An hour into the movie, when 80-year-old Indiana has finished fist-fighting and running around with in-prime mercenaries, we meet a Moroccan gangster so feared that the local police lower their guns and drive off. Then he opens his mouth, and we hear an Eton-schooled politician-style snotty London accent. His accent then gradually sinks into something more foreign & husky, as if we didn’t hear his opening few lines already. Sack the director please. That’s no minor faux pas. And while you’re at it, sack the writer too. Harrison Ford is way too old for this script, he should be far more reserved, and giving some new young gun the opportunity to do the bulk of the running around and fighting. Honestly this movie is like a circus in giving Ford this kind of physical work, and it’s really not necessary – he could be acting a more senior character and doing the physical stuff more sparingly and more realistically without compromising on quality so far as traditional Indiana Jones fans are concerned. After this would-be-scary little chat, Indy then runs away on foot, hobbling along as if he’s got broken ankles or is walking in quicksand, while somehow still out-running cars & motorbikes and dodging bullets too…

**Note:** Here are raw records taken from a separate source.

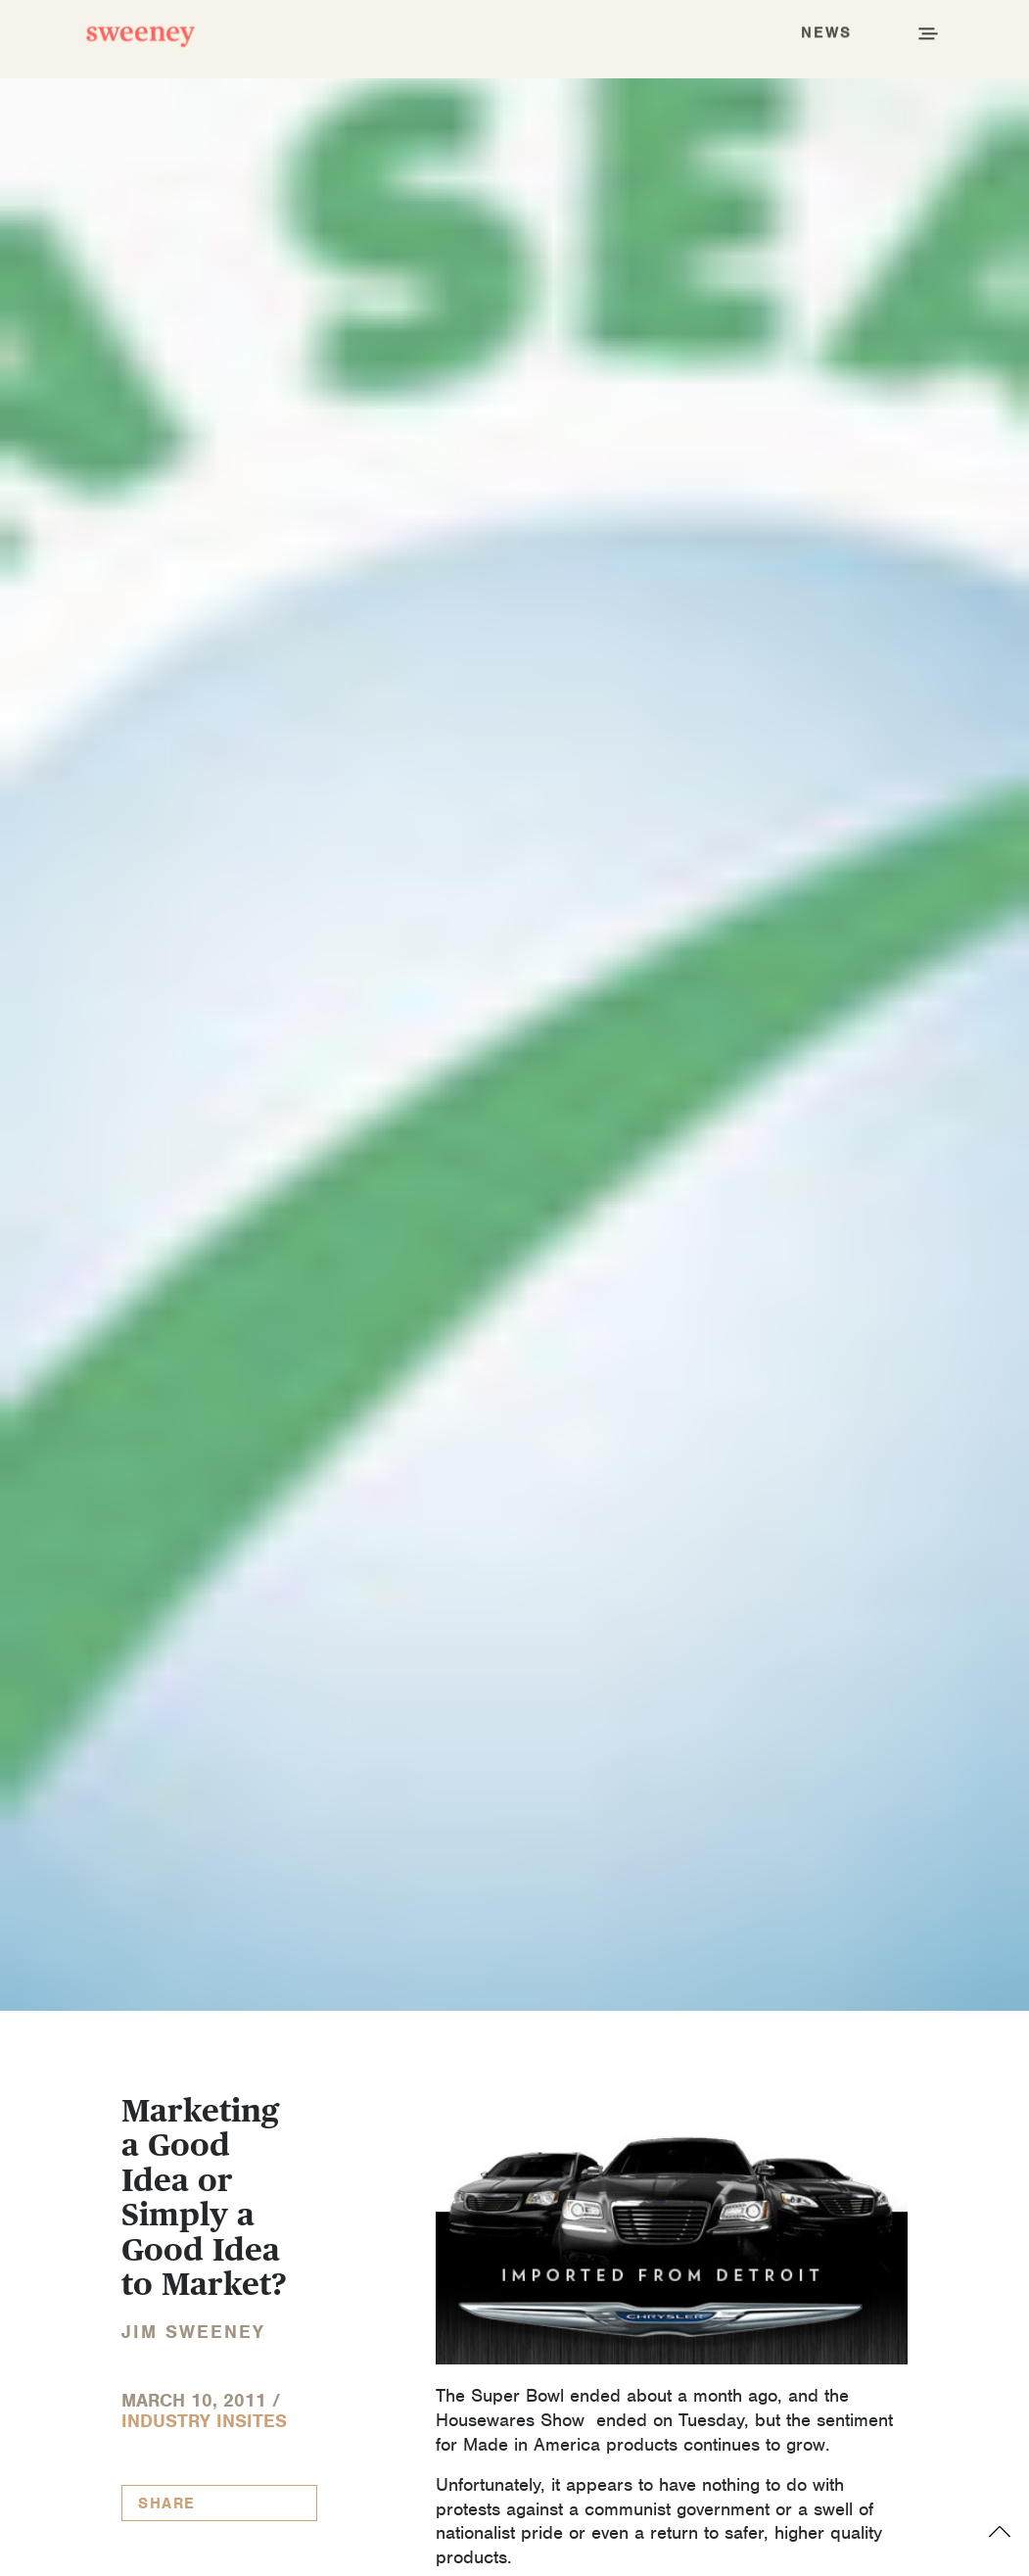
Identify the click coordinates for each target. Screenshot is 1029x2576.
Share (167, 2503)
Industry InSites (204, 2420)
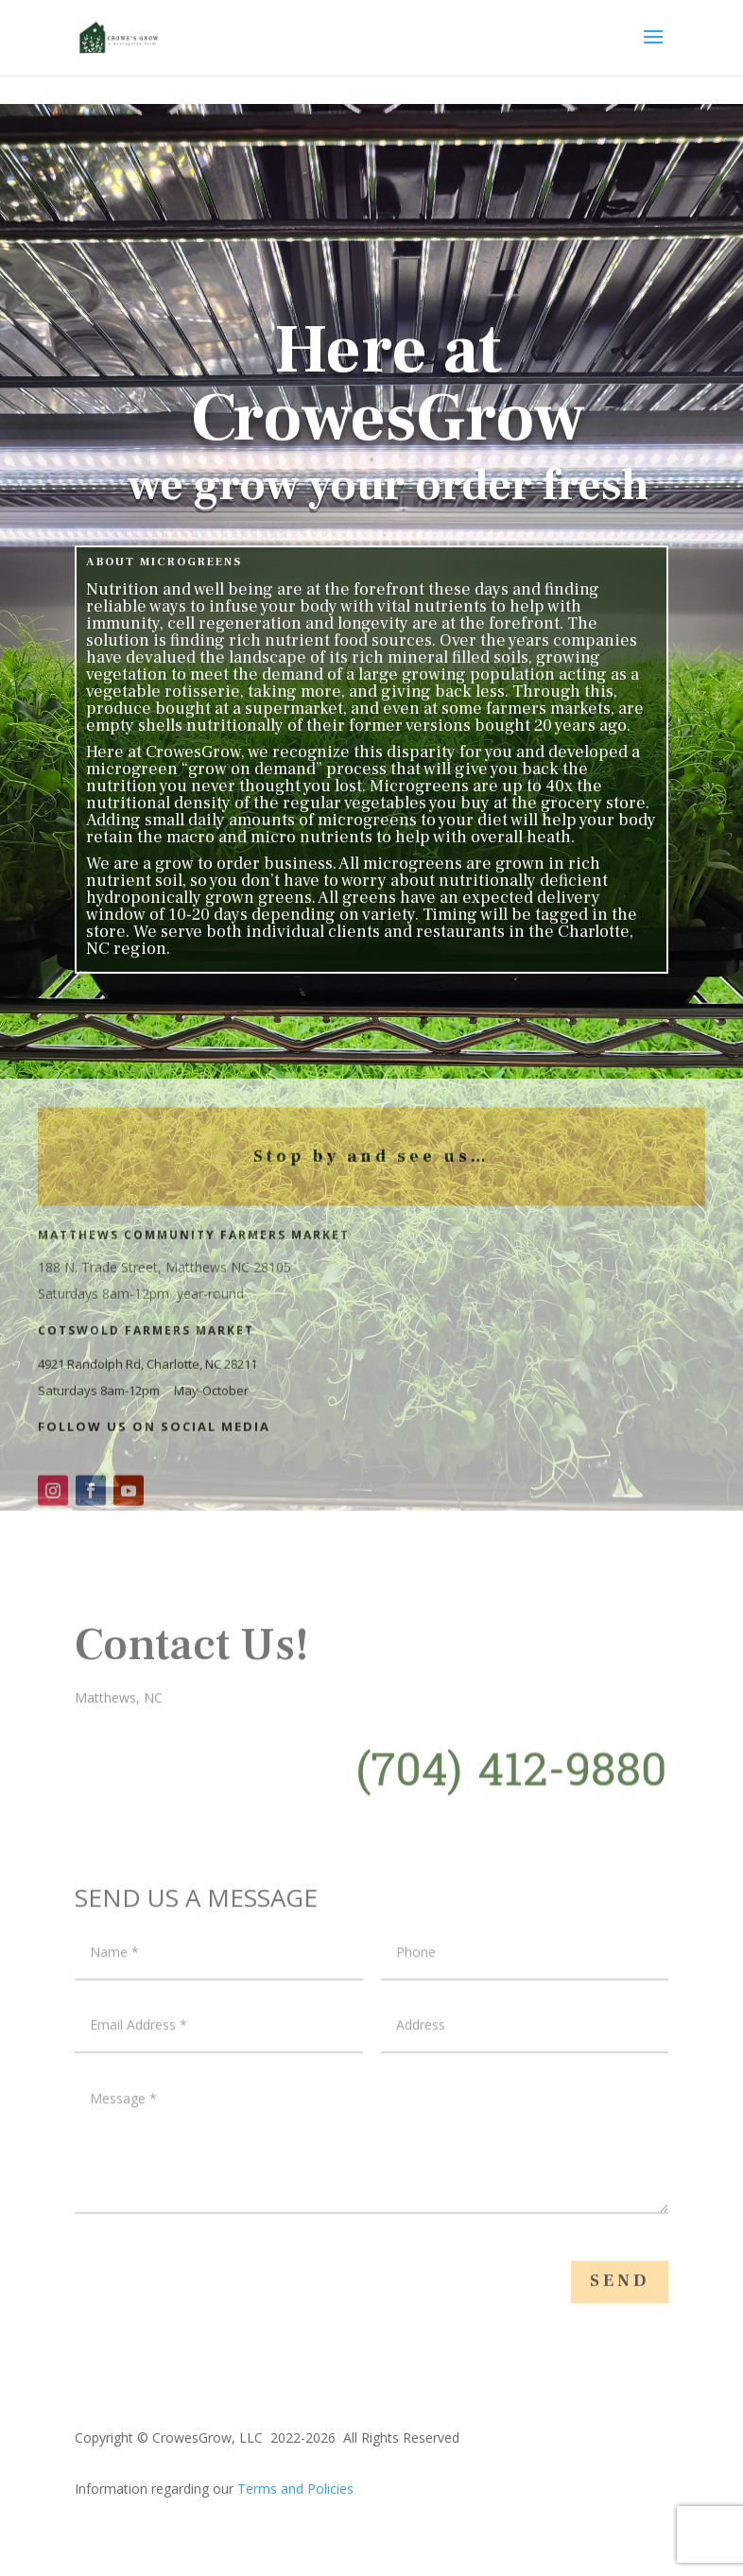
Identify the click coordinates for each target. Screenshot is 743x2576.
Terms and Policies (295, 2489)
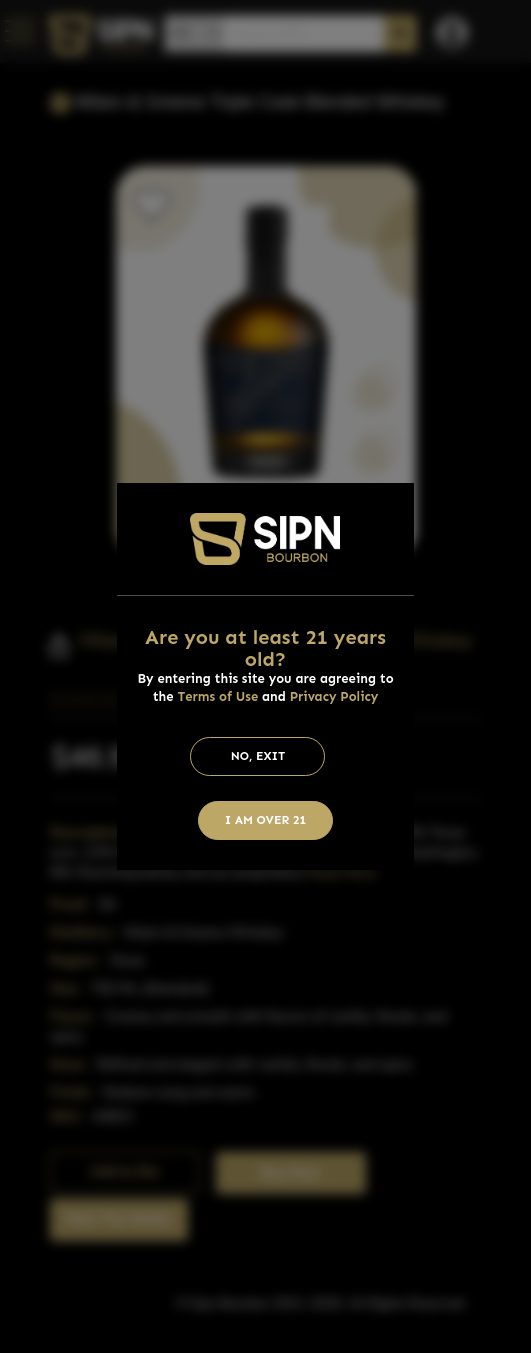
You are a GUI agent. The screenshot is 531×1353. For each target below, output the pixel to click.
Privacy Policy (334, 696)
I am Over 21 (266, 820)
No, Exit (258, 756)
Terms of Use (217, 696)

Half way through, we’re introduced to a character played by Antonio Banderas in his early 60s. This movie is desperately in need of some young blood.

Ford has a very croaky voice in this movie, as if he’s not got long left to live.

The lead female (with quite an Adam’s Apple) is played rather deviously by Phoebe Waller-Bridge. Her character is fun yet nonchalant, and a bit mischievous, as if she’s just playing a cheeky game while being shot at and everything else. With her big nose, big chin, mischievous unsympathetic gaze and androgynous bony figure, she could make a convincing witch, but a benevolent character is a hard sell for her.

Interesting plot twist towards the end. Fascinating concept and potential for some awesome action, but unfortunately we get pretty much no action from it, only a load of mostly-static drama. As for the very very end, I found myself fast forwarding the last minute of the movie – how bad does a movie have to get for that to happen? It was just a very clearly dead drama scene going nowhere except a bit of friction and cringeworthy affection between two very elderly people.

This has got to be the worst movie in the saga, without question. So much that I’m going to rate it Barely Watchable but not quite on the level of OK like all the others were.